## Information provided
'''

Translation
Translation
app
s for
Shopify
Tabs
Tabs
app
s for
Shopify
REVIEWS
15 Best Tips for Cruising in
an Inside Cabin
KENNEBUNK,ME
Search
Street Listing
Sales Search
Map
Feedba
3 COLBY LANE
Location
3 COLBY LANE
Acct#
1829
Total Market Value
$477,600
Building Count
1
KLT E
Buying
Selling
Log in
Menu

'''
'''

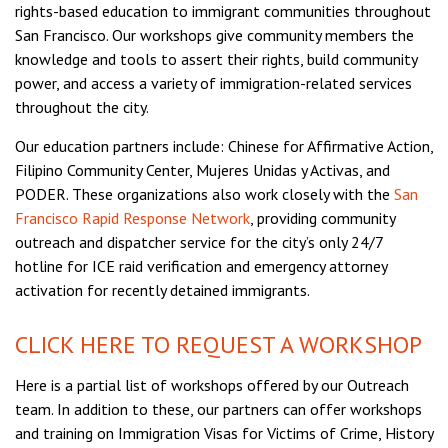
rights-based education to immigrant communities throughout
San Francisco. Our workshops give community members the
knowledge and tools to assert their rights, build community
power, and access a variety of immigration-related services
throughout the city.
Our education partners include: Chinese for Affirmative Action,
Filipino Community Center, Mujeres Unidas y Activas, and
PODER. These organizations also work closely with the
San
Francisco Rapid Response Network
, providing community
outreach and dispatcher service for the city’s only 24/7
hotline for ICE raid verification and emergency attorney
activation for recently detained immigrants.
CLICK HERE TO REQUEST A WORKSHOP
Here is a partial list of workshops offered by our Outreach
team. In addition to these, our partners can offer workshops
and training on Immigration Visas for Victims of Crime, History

'''
'''

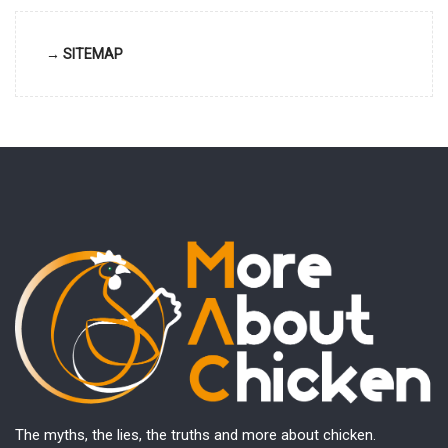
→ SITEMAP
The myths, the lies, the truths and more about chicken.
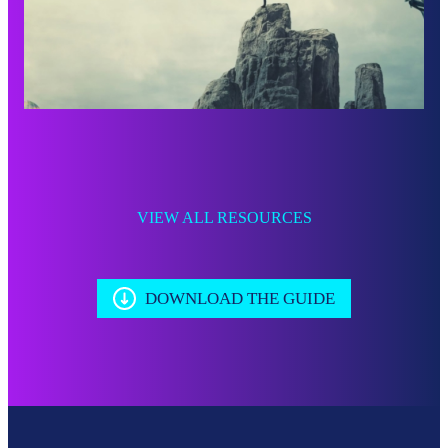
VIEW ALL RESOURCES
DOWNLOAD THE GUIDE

'''

## Work instructions
Work out how many lines of the data hold the string "workshops". Reply with that number alone.

## Written answer
3